Page images and extracted text:
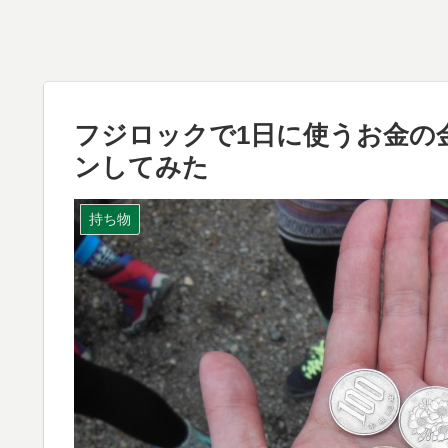
フジロックで1日に使うお金の
ンしてみた
持ち物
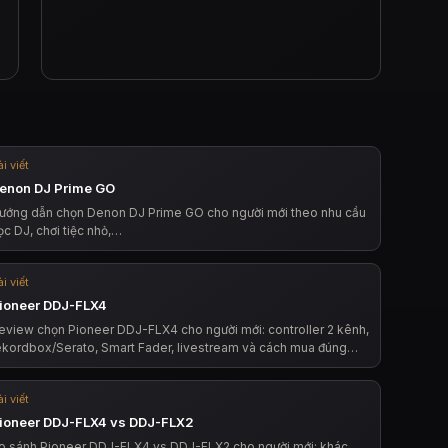
i viết
enon DJ Prime GO
ướng dẫn chọn Denon DJ Prime GO cho người mới theo nhu cầu
ọc DJ, chơi tiệc nhỏ,…
i viết
ioneer DDJ-FLX4
eview chọn Pioneer DDJ-FLX4 cho người mới: controller 2 kênh,
ekordbox/Serato, Smart Fader, livestream và cách mua đúng…
i viết
ioneer DDJ-FLX4 vs DDJ-FLX2
o sánh Pioneer DDJ-FLX4 vs DDJ-FLX2 cho người mới: khác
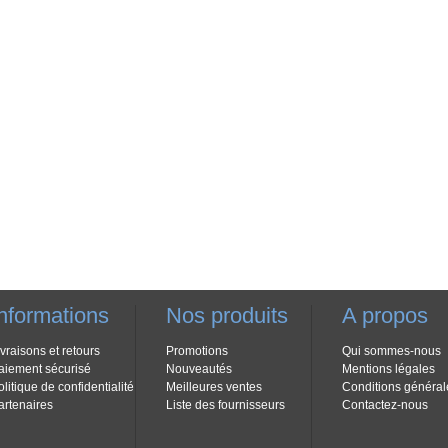
nformations
Nos produits
A propos
ivraisons et retours
Promotions
Qui sommes-nous
aiement sécurisé
Nouveautés
Mentions légales
olitique de confidentialité
Meilleures ventes
Conditions général
artenaires
Liste des fournisseurs
Contactez-nous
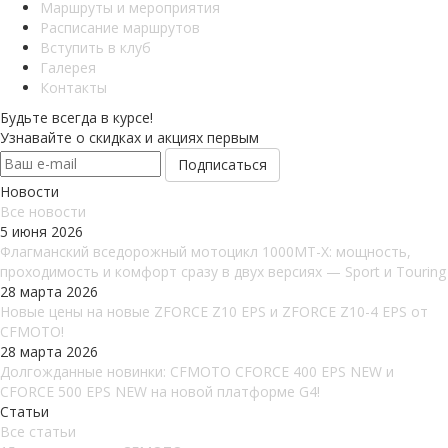
Маршруты и мероприятия
Расписание маршрутов
Вступить в клуб
Галерея
Контакты
Будьте всегда в курсе!
Узнавайте о скидках и акциях первым
Новости
Все новости
5 июня 2026
Флагманский вседорожный мотоцикл 1000MT-X: мощность,
проходимость и комфорт сразу в двух версиях — Sport и Touring
28 марта 2026
Новые цены на новые ZFORCE Z10 EPS и ZFORCE Z10-4 EPS от
CFMOTO!
28 марта 2026
Долгожданные новинки: CFMOTO CFORCE 400 EPS NEW и
CFORCE 500 EPS NEW на новой платформе G4!
Статьи
Все статьи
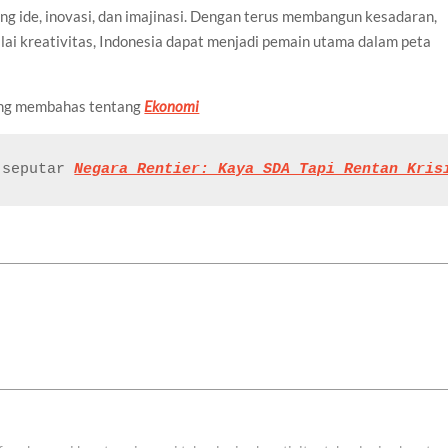
ang ide, inovasi, dan imajinasi. Dengan terus membangun kesadaran,
ai kreativitas, Indonesia dapat menjadi pemain utama dalam peta
yang membahas tentang
Ekonomi
 seputar 
Negara Rentier: Kaya SDA Tapi Rentan Kris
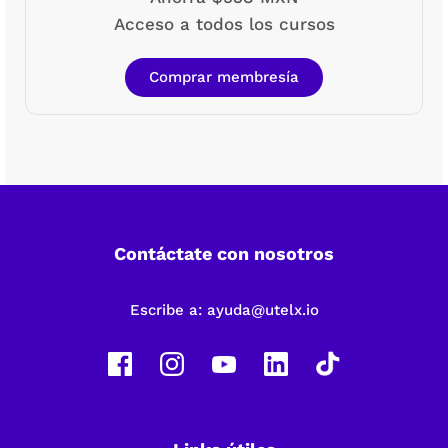
Acceso a todos los cursos
Comprar membresía
Contáctate con nosotros
Escribe a:
ayuda@utelx.io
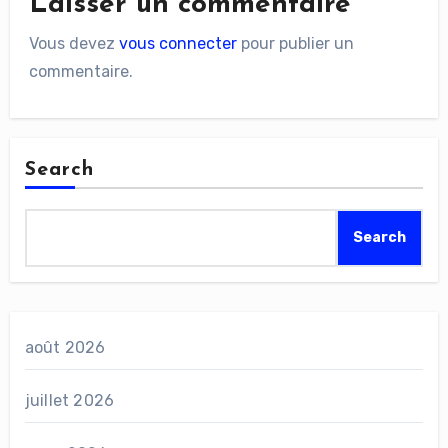
Laisser un commentaire
Vous devez
vous connecter
pour publier un
commentaire.
Search
Search
août 2026
juillet 2026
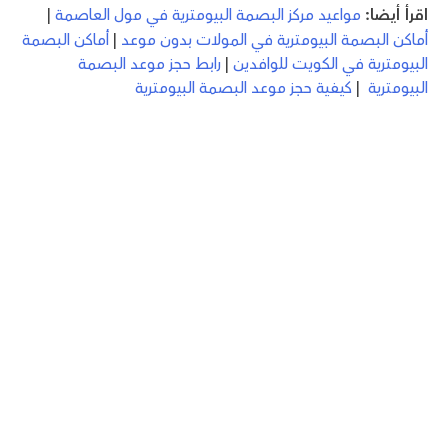
اقرأ أيضا:
مواعيد مركز البصمة البيومترية في مول العاصمة
|
أماكن البصمة البيومترية في المولات بدون موعد
|
أماكن البصمة
البيومترية في الكويت للوافدين
|
رابط حجز موعد البصمة
البيومترية
|
كيفية حجز موعد البصمة البيومترية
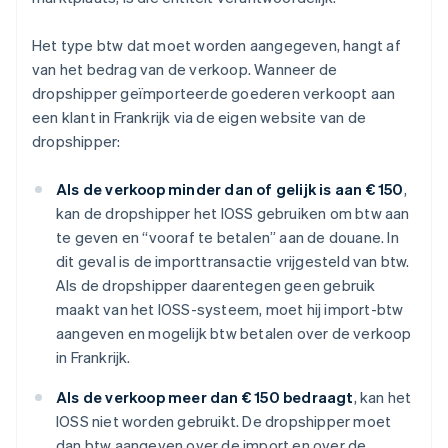
Het type btw dat moet worden aangegeven, hangt af
van het bedrag van de verkoop. Wanneer de
dropshipper geïmporteerde goederen verkoopt aan
een klant in Frankrijk via de eigen website van de
dropshipper:
Als de verkoop minder dan of gelijk is aan € 150
,
kan de dropshipper het IOSS gebruiken om btw aan
te geven en “vooraf te betalen” aan de douane. In
dit geval is de importtransactie vrijgesteld van btw.
Als de dropshipper daarentegen geen gebruik
maakt van het IOSS-systeem, moet hij import-btw
aangeven en mogelijk btw betalen over de verkoop
in Frankrijk.
Als de verkoop meer dan € 150 bedraagt
, kan het
IOSS niet worden gebruikt. De dropshipper moet
dan btw aangeven over de import en over de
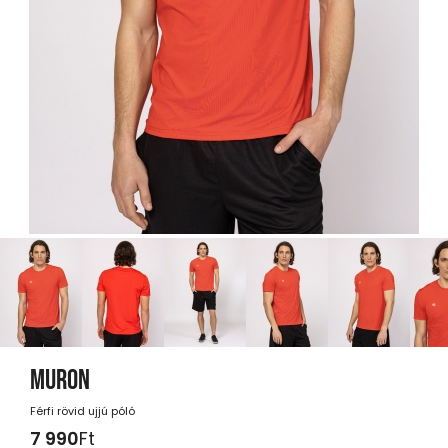
MURON
Férfi rövid ujjú póló
7 990
Ft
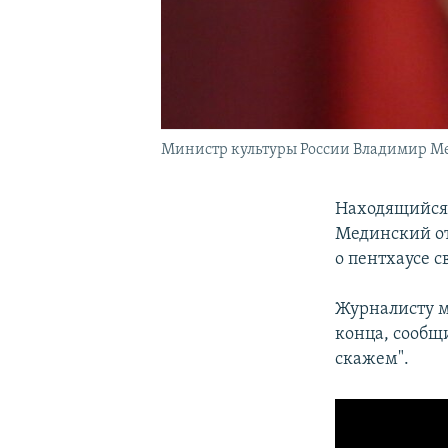
Министр культуры России Владимир 
Находящийся 
Мединский от
о пентхаусе 
Журналисту 
конца, сообщи
скажем".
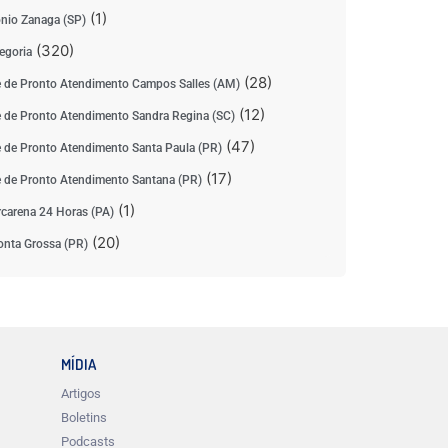
(1)
nio Zanaga (SP)
(320)
egoria
(28)
 de Pronto Atendimento Campos Salles (AM)
(12)
 de Pronto Atendimento Sandra Regina (SC)
(47)
 de Pronto Atendimento Santa Paula (PR)
(17)
 de Pronto Atendimento Santana (PR)
(1)
carena 24 Horas (PA)
(20)
nta Grossa (PR)
MÍDIA
Artigos
Boletins
Podcasts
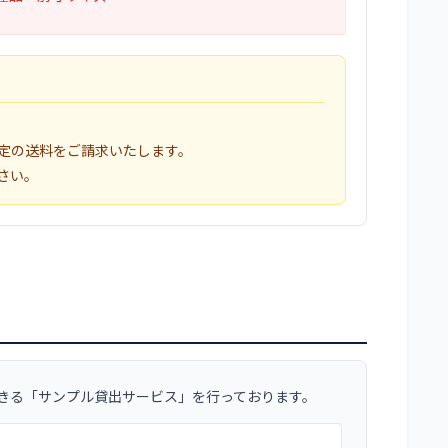
定の送料をご請求いたします。
さい。
きる「サンプル貸出サービス」を行っております。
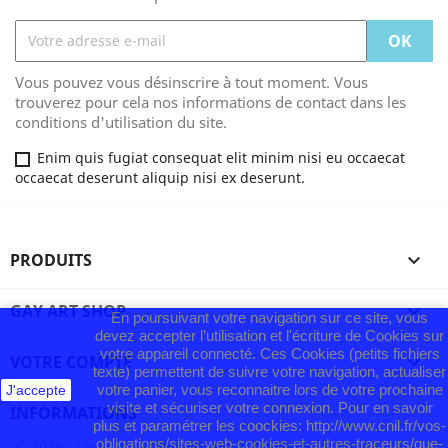
Vous pouvez vous désinscrire à tout moment. Vous
trouverez pour cela nos informations de contact dans les
conditions d'utilisation du site.
Enim quis fugiat consequat elit minim nisi eu occaecat
occaecat deserunt aliquip nisi ex deserunt.
PRODUITS

GAY ART SHOP

En poursuivant votre navigation sur ce site, vous
devez accepter l’utilisation et l'écriture de Cookies sur
votre appareil connecté. Ces Cookies (petits fichiers
VOTRE COMPTE

texte) permettent de suivre votre navigation, actualiser
votre panier, vous reconnaitre lors de votre prochaine
J'accepte
visite et sécuriser votre connexion. Pour en savoir
INFORMATIONS
plus et paramétrer les coockies: http://www.cnil.fr/vos-
obligations/sites-web-cookies-et-autres-traceurs/que-
© 2026 - Logiciel e-commerce par PrestaShop™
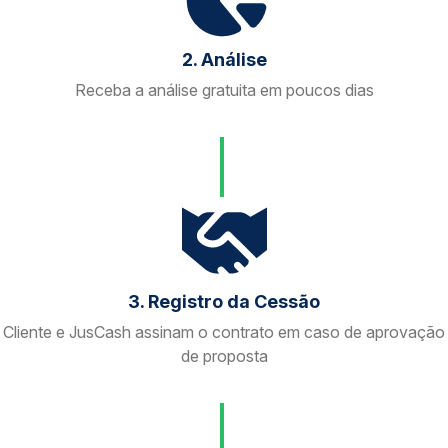
2. Análise
Receba a análise gratuita em poucos dias
3. Registro da Cessão
Cliente e JusCash assinam o contrato em caso de aprovação
de proposta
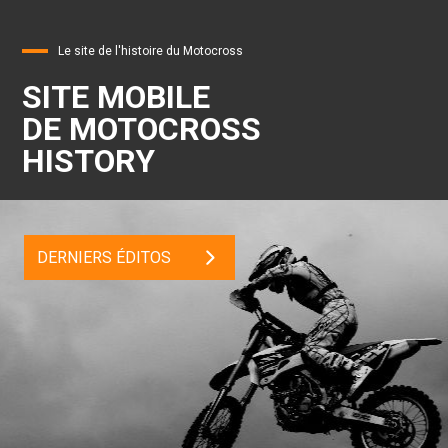
Le site de l'histoire du Motocross
SITE MOBILE
DE MOTOCROSS
HISTORY
DERNIERS ÉDITOS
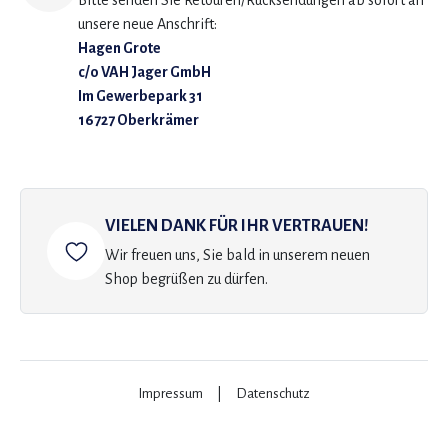
Bitte senden Sie Retouren/Rücksendungen ab sofort an
unsere neue Anschrift:
Hagen Grote
c/o VAH Jager GmbH
Im Gewerbepark 31
16727 Oberkrämer
VIELEN DANK FÜR IHR VERTRAUEN!
Wir freuen uns, Sie bald in unserem neuen
Shop begrüßen zu dürfen.
Impressum
|
Datenschutz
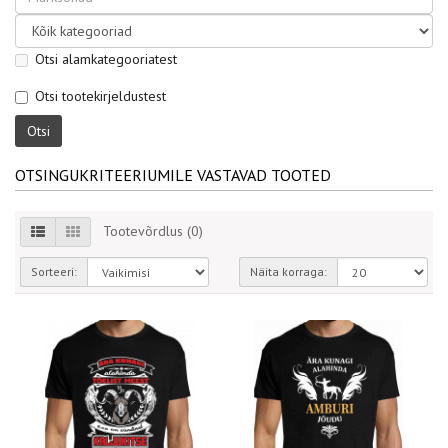
Otsi alamkategooriatest
Otsi tootekirjeldustest
OTSINGUKRITEERIUMILE VASTAVAD TOOTED
Tootevõrdlus (0)
Sorteeri:
Näita korraga:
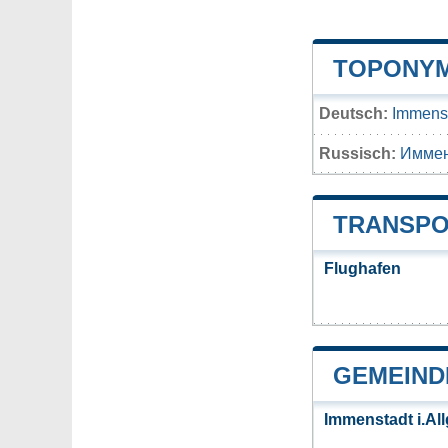
TOPONYM
Deutsch:
Immenst
Russisch:
Имме
TRANSPO
Flughafen
GEMEIND
Immenstadt i.Al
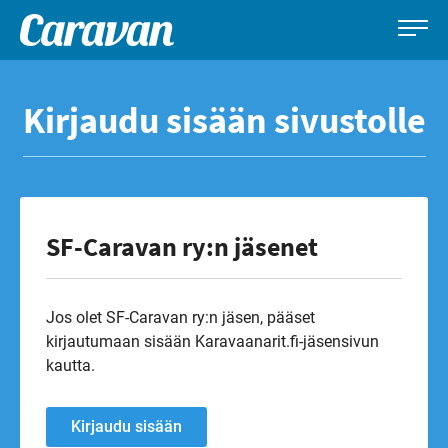
Caravan-
Leirintämatkailun
Siirry
lehti
erikoislehti
suoraan
Kirjaudu sisään sivustolle
sisältöön
SF-Caravan ry:n jäsenet
Jos olet SF-Caravan ry:n jäsen, pääset
kirjautumaan sisään Karavaanarit.fi-jäsensivun
kautta.
Kirjaudu sisään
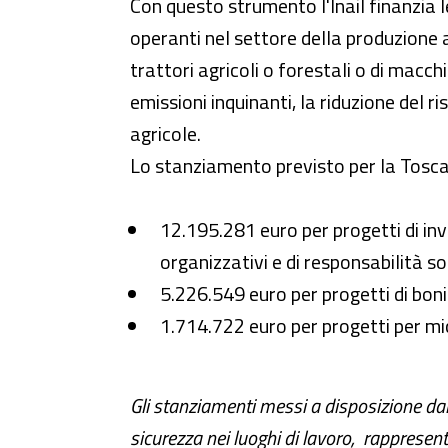
Con questo strumento l'Inail finanzia 
operanti nel settore della produzione ag
trattori agricoli o forestali o di macch
emissioni inquinanti, la riduzione del r
agricole.
Lo stanziamento previsto per la Toscan
12.195.281 euro per progetti di inve
organizzativi e di responsabilità soc
5.226.549 euro per progetti di bonif
1.714.722 euro per progetti per micro
Gli stanziamenti messi a disposizione dall’
sicurezza nei luoghi di lavoro, rappresen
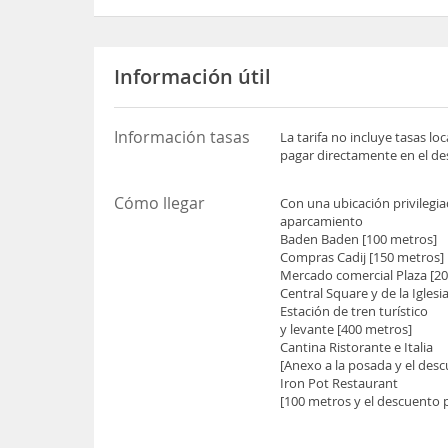
Información útil
Información tasas
La tarifa no incluye tasas l
pagar directamente en el des
Cómo llegar
Con una ubicación privilegiad
aparcamiento
Baden Baden [100 metros]
Compras Cadij [150 metros]
Mercado comercial Plaza [2
Central Square y de la Iglesi
Estación de tren turístico
y levante [400 metros]
Cantina Ristorante e Italia
[Anexo a la posada y el desc
Iron Pot Restaurant
[100 metros y el descuento 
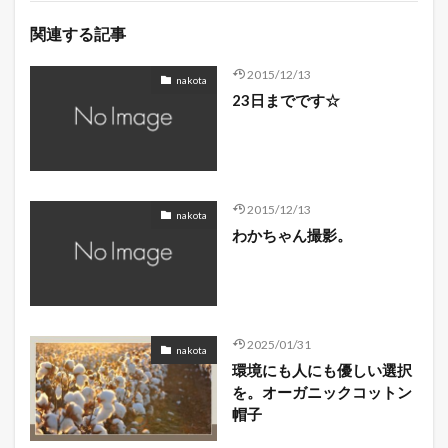
関連する記事
2015/12/13
nakota
23日までです☆
2015/12/13
nakota
わかちゃん撮影。
2025/01/31
nakota
環境にも人にも優しい選択
を。オーガニックコットン
帽子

**Exercise prompt**
The output is the data above, repeated exactly, with pictures omitted.

**The completed task**
フジロックで1日に使うお金の
ンしてみた
持ち物
i viết
enon DJ Prime GO
ướng dẫn chọn Denon DJ Prime GO cho người mới theo nhu cầu
ọc DJ, chơi tiệc nhỏ,…
i viết
ioneer DDJ-FLX4
eview chọn Pioneer DDJ-FLX4 cho người mới: controller 2 kênh,
ekordbox/Serato, Smart Fader, livestream và cách mua đúng…
i viết
ioneer DDJ-FLX4 vs DDJ-FLX2
o sánh Pioneer DDJ-FLX4 vs DDJ-FLX2 cho người mới: khác
nformations
Nos produits
A propos
ivraisons et retours
Promotions
Qui sommes-nous
aiement sécurisé
Nouveautés
Mentions légales
olitique de confidentialité
Meilleures ventes
Conditions général
artenaires
Liste des fournisseurs
Contactez-nous
Маршруты и мероприятия
Расписание маршрутов
Вступить в клуб
Галерея
Контакты
Будьте всегда в курсе!
Узнавайте о скидках и акциях первым
Новости
Все новости
5 июня 2026
Флагманский вседорожный мотоцикл 1000MT-X: мощность,
проходимость и комфорт сразу в двух версиях — Sport и Touring
28 марта 2026
Новые цены на новые ZFORCE Z10 EPS и ZFORCE Z10-4 EPS от
CFMOTO!
28 марта 2026
Долгожданные новинки: CFMOTO CFORCE 400 EPS NEW и
CFORCE 500 EPS NEW на новой платформе G4!
Статьи
Все статьи
ang ide, inovasi, dan imajinasi. Dengan terus membangun kesadaran,
ai kreativitas, Indonesia dapat menjadi pemain utama dalam peta
yang membahas tentang
Ekonomi
 seputar 
Negara Rentier: Kaya SDA Tapi Rentan Kris
Acceso a todos los cursos
Comprar membresía
Contáctate con nosotros
Escribe a:
ayuda@utelx.io
Laisser un commentaire
Vous devez
vous connecter
pour publier un
commentaire.
Search
Search
août 2026
juillet 2026
اقرأ أيضا:
مواعيد مركز البصمة البيومترية في مول العاصمة
|
أماكن البصمة البيومترية في المولات بدون موعد
|
أماكن البصمة
البيومترية في الكويت للوافدين
|
رابط حجز موعد البصمة
البيومترية
|
كيفية حجز موعد البصمة البيومترية
Het type btw dat moet worden aangegeven, hangt af
van het bedrag van de verkoop. Wanneer de
dropshipper geïmporteerde goederen verkoopt aan
een klant in Frankrijk via de eigen website van de
dropshipper:
Als de verkoop minder dan of gelijk is aan € 150
,
kan de dropshipper het IOSS gebruiken om btw aan
te geven en “vooraf te betalen” aan de douane. In
dit geval is de importtransactie vrijgesteld van btw.
Als de dropshipper daarentegen geen gebruik
maakt van het IOSS-systeem, moet hij import-btw
aangeven en mogelijk btw betalen over de verkoop
in Frankrijk.
Als de verkoop meer dan € 150 bedraagt
, kan het
IOSS niet worden gebruikt. De dropshipper moet
dan btw aangeven over de import en over de
MURON
Férfi rövid ujjú póló
7 990
Ft
Министр культуры России Владимир 
Находящийся 
Мединский от
о пентхаусе 
Журналисту 
конца, сообщи
скажем".
(1)
nio Zanaga (SP)
(320)
egoria
(28)
 de Pronto Atendimento Campos Salles (AM)
(12)
 de Pronto Atendimento Sandra Regina (SC)
(47)
 de Pronto Atendimento Santa Paula (PR)
(17)
 de Pronto Atendimento Santana (PR)
(1)
carena 24 Horas (PA)
(20)
nta Grossa (PR)
MÍDIA
Artigos
Boletins
Podcasts
定の送料をご請求いたします。
さい。
きる「サンプル貸出サービス」を行っております。
Vous pouvez vous désinscrire à tout moment. Vous
trouverez pour cela nos informations de contact dans les
conditions d'utilisation du site.
Enim quis fugiat consequat elit minim nisi eu occaecat
occaecat deserunt aliquip nisi ex deserunt.
PRODUITS

GAY ART SHOP

En poursuivant votre navigation sur ce site, vous
devez accepter l’utilisation et l'écriture de Cookies sur
votre appareil connecté. Ces Cookies (petits fichiers
VOTRE COMPTE

texte) permettent de suivre votre navigation, actualiser
votre panier, vous reconnaitre lors de votre prochaine
J'accepte
visite et sécuriser votre connexion. Pour en savoir
INFORMATIONS
plus et paramétrer les coockies: http://www.cnil.fr/vos-
obligations/sites-web-cookies-et-autres-traceurs/que-
© 2026 - Logiciel e-commerce par PrestaShop™
2. Análise
Receba a análise gratuita em poucos dias
3. Registro da Cessão
Cliente e JusCash assinam o contrato em caso de aprovação
de proposta
Le site de l'histoire du Motocross
SITE MOBILE
DE MOTOCROSS
HISTORY
DERNIERS ÉDITOS
Bitte senden Sie Retouren/Rücksendungen ab sofort an
unsere neue Anschrift:
Hagen Grote
c/o VAH Jager GmbH
Im Gewerbepark 31
16727 Oberkrämer
VIELEN DANK FÜR IHR VERTRAUEN!
Wir freuen uns, Sie bald in unserem neuen
Shop begrüßen zu dürfen.
Impressum
|
Datenschutz
Otsi alamkategooriatest
Otsi tootekirjeldustest
OTSINGUKRITEERIUMILE VASTAVAD TOOTED
Tootevõrdlus (0)
Sorteeri:
Näita korraga:
TOPONYM
Deutsch:
Immenst
Russisch:
Имме
TRANSPO
Flughafen
GEMEIND
Immenstadt i.Al
Caravan-
Leirintämatkailun
Siirry
lehti
erikoislehti
suoraan
Kirjaudu sisään sivustolle
sisältöön
SF-Caravan ry:n jäsenet
Jos olet SF-Caravan ry:n jäsen, pääset
kirjautumaan sisään Karavaanarit.fi-jäsensivun
kautta.
Kirjaudu sisään
Con questo strumento l'Inail finanzia 
operanti nel settore della produzione ag
trattori agricoli o forestali o di macch
emissioni inquinanti, la riduzione del r
agricole.
Lo stanziamento previsto per la Toscan
12.195.281 euro per progetti di inve
organizzativi e di responsabilità soc
5.226.549 euro per progetti di bonif
1.714.722 euro per progetti per micro
Gli stanziamenti messi a disposizione dall’
sicurezza nei luoghi di lavoro, rappresen
Información útil
Información tasas
La tarifa no incluye tasas l
pagar directamente en el des
Cómo llegar
Con una ubicación privilegiad
aparcamiento
Baden Baden [100 metros]
Compras Cadij [150 metros]
Mercado comercial Plaza [2
Central Square y de la Iglesi
Estación de tren turístico
y levante [400 metros]
Cantina Ristorante e Italia
[Anexo a la posada y el desc
Iron Pot Restaurant
[100 metros y el descuento 
関連する記事
2015/12/13
nakota
23日までです☆
2015/12/13
nakota
わかちゃん撮影。
2025/01/31
nakota
環境にも人にも優しい選択
を。オーガニックコットン
帽子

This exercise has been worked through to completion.